### Work instruction
The part below that opens with the line containing "公主系列 [公主系列 (60个项目)] (100, 1892)" and closes with the line containing "סניף דתי כלל ארצי בני ברק (536, 1596)" should be copied exactly, minus any pictures.

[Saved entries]

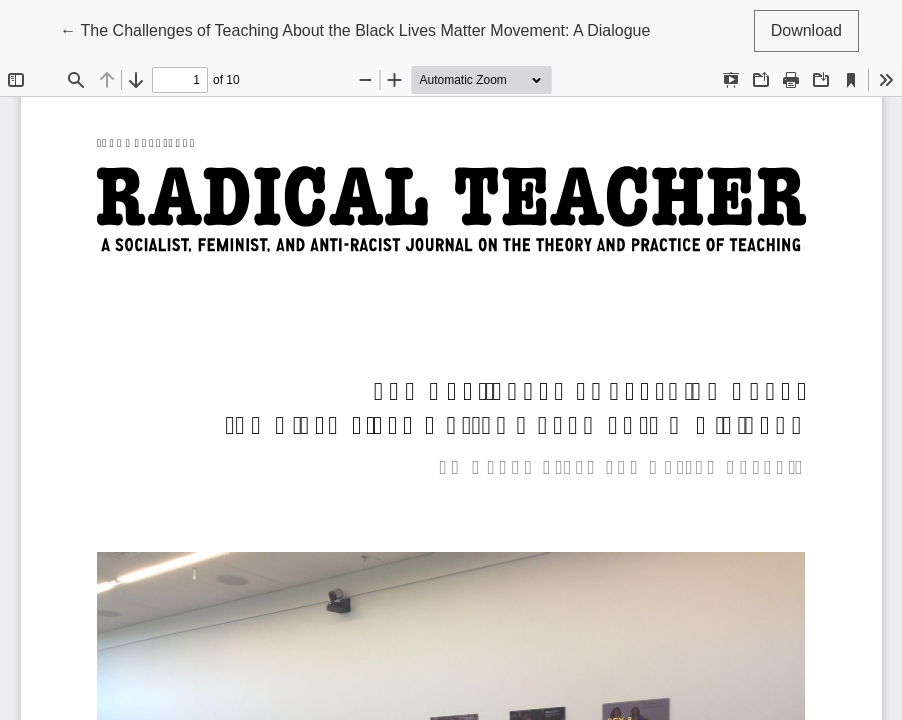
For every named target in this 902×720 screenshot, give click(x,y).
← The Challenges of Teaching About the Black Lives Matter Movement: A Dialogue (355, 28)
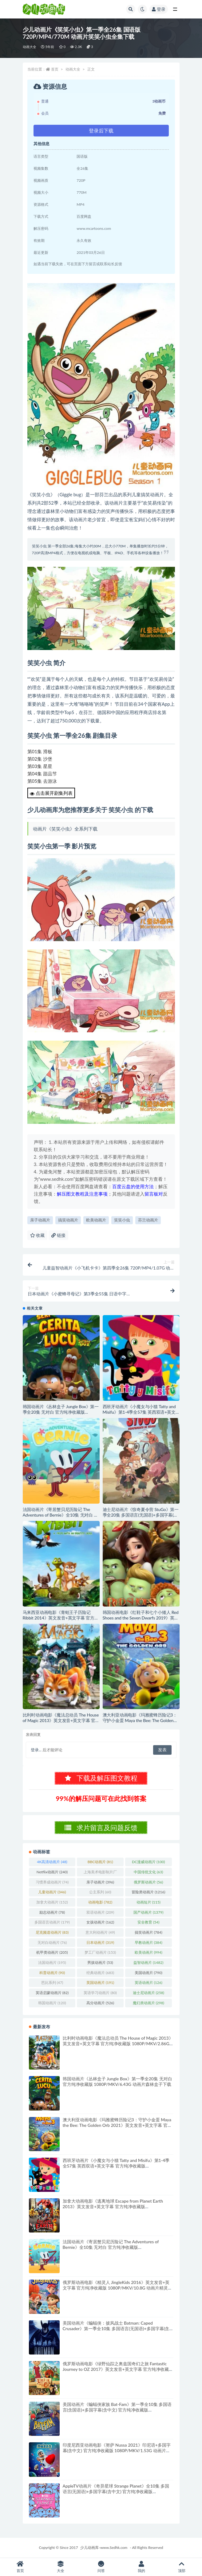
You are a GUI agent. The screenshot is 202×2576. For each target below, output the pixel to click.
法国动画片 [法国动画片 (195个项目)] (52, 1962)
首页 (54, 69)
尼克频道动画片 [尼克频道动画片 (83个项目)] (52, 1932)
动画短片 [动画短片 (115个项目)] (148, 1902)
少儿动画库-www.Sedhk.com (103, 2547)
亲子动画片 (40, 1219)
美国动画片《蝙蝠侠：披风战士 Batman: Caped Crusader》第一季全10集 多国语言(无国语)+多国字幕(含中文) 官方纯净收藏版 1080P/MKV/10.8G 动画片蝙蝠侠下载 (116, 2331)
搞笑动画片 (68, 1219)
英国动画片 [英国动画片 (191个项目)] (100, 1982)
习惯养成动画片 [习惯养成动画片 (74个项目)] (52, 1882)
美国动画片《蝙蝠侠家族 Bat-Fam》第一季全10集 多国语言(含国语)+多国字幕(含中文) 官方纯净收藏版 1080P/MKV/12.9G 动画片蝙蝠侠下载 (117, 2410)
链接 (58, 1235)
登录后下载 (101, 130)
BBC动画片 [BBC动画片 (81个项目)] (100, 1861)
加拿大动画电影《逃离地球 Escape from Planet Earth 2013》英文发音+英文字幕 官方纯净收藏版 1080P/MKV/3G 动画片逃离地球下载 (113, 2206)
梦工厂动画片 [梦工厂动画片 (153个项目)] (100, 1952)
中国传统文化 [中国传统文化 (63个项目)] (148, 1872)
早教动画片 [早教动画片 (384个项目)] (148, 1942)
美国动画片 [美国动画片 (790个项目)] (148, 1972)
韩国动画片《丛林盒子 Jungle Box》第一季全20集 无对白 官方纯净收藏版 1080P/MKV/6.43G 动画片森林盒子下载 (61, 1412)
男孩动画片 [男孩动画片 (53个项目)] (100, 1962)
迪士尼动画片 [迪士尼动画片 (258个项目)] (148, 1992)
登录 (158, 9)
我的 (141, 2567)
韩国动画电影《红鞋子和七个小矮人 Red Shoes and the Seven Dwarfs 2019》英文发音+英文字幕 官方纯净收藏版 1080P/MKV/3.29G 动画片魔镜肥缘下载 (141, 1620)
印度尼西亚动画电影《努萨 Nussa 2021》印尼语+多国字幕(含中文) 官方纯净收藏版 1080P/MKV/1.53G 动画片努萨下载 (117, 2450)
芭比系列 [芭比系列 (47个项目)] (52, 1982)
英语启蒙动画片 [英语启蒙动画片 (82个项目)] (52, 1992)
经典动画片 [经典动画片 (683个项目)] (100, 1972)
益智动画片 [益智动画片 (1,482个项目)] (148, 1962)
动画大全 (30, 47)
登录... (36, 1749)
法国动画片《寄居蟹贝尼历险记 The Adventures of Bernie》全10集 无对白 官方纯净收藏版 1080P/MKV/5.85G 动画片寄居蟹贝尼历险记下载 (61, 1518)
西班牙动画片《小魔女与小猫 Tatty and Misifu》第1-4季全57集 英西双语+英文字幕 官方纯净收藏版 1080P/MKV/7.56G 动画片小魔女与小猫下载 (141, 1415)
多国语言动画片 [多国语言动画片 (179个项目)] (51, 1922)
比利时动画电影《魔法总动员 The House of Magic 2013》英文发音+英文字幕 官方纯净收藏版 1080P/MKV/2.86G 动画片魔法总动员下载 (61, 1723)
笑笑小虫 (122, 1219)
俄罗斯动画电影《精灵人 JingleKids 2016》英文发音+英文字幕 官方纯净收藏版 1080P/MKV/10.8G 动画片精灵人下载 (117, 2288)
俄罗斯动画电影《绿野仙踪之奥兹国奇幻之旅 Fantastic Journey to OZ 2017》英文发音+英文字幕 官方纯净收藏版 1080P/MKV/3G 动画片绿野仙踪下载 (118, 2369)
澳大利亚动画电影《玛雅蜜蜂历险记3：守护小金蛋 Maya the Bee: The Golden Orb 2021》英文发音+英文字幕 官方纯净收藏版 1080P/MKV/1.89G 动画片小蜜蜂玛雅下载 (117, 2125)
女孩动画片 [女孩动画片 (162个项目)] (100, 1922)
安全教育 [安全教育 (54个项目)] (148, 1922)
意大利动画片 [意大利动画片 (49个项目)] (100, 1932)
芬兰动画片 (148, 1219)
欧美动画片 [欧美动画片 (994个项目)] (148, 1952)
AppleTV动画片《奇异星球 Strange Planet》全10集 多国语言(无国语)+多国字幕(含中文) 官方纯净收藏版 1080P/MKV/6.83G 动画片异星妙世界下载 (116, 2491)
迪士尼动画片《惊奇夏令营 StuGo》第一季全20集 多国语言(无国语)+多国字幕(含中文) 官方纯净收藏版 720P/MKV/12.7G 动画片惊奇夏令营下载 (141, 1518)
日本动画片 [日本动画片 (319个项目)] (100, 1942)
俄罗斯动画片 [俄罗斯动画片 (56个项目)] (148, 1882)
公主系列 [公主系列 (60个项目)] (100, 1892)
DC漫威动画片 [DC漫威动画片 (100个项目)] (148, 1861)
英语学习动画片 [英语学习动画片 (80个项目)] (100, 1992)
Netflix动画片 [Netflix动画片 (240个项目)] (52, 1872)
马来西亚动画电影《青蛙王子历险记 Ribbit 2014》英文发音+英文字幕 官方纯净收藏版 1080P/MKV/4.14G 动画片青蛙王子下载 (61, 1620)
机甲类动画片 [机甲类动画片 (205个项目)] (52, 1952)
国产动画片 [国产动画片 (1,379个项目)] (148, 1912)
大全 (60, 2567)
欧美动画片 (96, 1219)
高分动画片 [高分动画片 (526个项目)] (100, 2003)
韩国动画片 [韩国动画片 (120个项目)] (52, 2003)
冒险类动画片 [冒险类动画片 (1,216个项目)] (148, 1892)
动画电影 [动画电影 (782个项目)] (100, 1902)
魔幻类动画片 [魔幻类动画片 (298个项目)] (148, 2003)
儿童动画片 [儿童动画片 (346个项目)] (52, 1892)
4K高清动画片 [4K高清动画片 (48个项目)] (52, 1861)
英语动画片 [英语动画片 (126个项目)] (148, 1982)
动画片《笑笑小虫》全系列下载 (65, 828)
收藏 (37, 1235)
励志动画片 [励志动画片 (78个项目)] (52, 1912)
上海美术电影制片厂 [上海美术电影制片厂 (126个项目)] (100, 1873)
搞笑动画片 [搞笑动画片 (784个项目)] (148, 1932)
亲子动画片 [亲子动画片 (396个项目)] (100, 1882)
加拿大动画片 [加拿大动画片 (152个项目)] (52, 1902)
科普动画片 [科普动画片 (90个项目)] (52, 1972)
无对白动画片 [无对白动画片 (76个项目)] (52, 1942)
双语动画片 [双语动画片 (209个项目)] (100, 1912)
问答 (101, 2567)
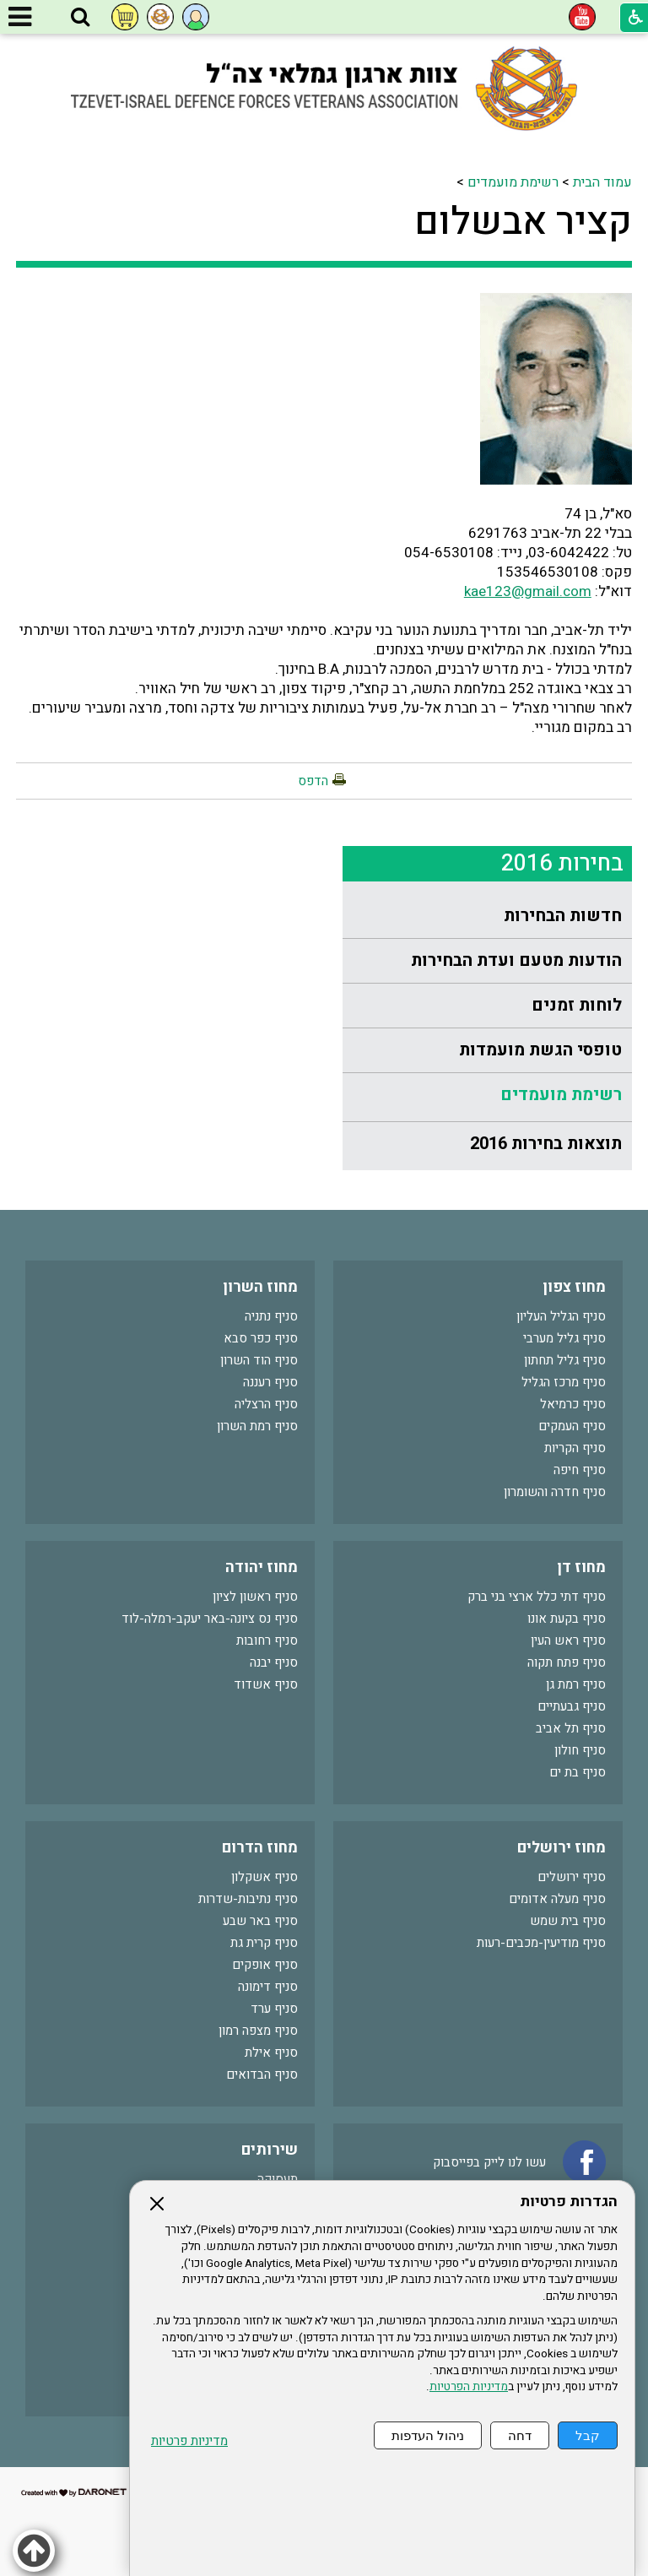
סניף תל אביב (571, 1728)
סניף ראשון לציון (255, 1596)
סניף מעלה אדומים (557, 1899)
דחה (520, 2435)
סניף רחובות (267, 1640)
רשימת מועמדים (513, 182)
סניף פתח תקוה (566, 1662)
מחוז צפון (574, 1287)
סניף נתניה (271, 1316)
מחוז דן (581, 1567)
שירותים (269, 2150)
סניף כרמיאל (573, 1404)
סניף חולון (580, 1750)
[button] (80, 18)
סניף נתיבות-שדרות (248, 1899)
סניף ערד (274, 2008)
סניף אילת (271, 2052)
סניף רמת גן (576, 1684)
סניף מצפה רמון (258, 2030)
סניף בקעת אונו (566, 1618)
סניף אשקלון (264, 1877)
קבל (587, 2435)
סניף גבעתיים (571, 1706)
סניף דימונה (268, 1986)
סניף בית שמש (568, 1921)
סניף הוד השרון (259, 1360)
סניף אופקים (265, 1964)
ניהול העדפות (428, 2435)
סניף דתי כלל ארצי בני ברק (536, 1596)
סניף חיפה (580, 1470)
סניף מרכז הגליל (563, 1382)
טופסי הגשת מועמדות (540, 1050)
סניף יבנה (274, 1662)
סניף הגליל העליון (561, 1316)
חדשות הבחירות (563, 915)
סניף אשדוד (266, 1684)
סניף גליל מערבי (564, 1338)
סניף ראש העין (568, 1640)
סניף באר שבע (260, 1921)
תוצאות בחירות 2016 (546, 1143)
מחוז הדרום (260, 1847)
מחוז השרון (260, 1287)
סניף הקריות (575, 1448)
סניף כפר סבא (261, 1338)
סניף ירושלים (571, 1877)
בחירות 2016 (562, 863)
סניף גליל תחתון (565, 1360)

### Solution for this exercise
公主系列 [公主系列 (60个项目)] (100, 1892)
DC漫威动画片 [DC漫威动画片 (100个项目)] (148, 1861)
英语学习动画片 [英语学习动画片 (80个项目)] (100, 1992)
Netflix动画片 [Netflix动画片 (240个项目)] (52, 1872)
马来西亚动画电影《青蛙王子历险记 Ribbit 2014》英文发音+英文字幕 官方纯净收藏版 1080P/MKV/4.14G 动画片青蛙王子下载 (61, 1620)
机甲类动画片 [机甲类动画片 (205个项目)] (52, 1952)
国产动画片 [国产动画片 (1,379个项目)] (148, 1912)
大全 (60, 2567)
欧美动画片 (96, 1219)
高分动画片 [高分动画片 (526个项目)] (100, 2003)
韩国动画片 [韩国动画片 (120个项目)] (52, 2003)
冒险类动画片 [冒险类动画片 (1,216个项目)] (148, 1892)
动画电影 [动画电影 (782个项目)] (100, 1902)
魔幻类动画片 [魔幻类动画片 (298个项目)] (148, 2003)
儿童动画片 [儿童动画片 (346个项目)] (52, 1892)
4K高清动画片 [4K高清动画片 (48个项目)] (52, 1861)
英语动画片 [英语动画片 (126个项目)] (148, 1982)
动画片《笑笑小虫》全系列下载 (65, 828)
收藏 (37, 1235)
励志动画片 [励志动画片 (78个项目)] (52, 1912)
上海美术电影制片厂 [上海美术电影制片厂 (126个项目)] (100, 1873)
搞笑动画片 [搞笑动画片 (784个项目)] (148, 1932)
亲子动画片 [亲子动画片 (396个项目)] (100, 1882)
加拿大动画片 [加拿大动画片 (152个项目)] (52, 1902)
科普动画片 [科普动画片 (90个项目)] (52, 1972)
无对白动画片 [无对白动画片 (76个项目)] (52, 1942)
双语动画片 [双语动画片 (209个项目)] (100, 1912)
问答 (101, 2567)
סניף תל אביב (571, 1728)
סניף ראשון לציון (255, 1596)
סניף מעלה אדומים (557, 1899)
דחה (520, 2435)
סניף רחובות (267, 1640)
רשימת מועמדים (513, 182)
סניף פתח תקוה (566, 1662)
מחוז צפון (574, 1287)
סניף נתניה (271, 1316)
מחוז דן (581, 1567)
שירותים (269, 2150)
סניף כרמיאל (573, 1404)
סניף חולון (580, 1750)
[button] (80, 18)
סניף נתיבות-שדרות (248, 1899)
סניף ערד (274, 2008)
סניף אילת (271, 2052)
סניף רמת גן (576, 1684)
סניף מצפה רמון (258, 2030)
סניף בקעת אונו (566, 1618)
סניף אשקלון (264, 1877)
קבל (587, 2435)
סניף גבעתיים (571, 1706)
סניף דימונה (268, 1986)
סניף בית שמש (568, 1921)
סניף הוד השרון (259, 1360)
סניף אופקים (265, 1964)
ניהול העדפות (428, 2435)
סניף דתי כלל ארצי בני ברק (536, 1596)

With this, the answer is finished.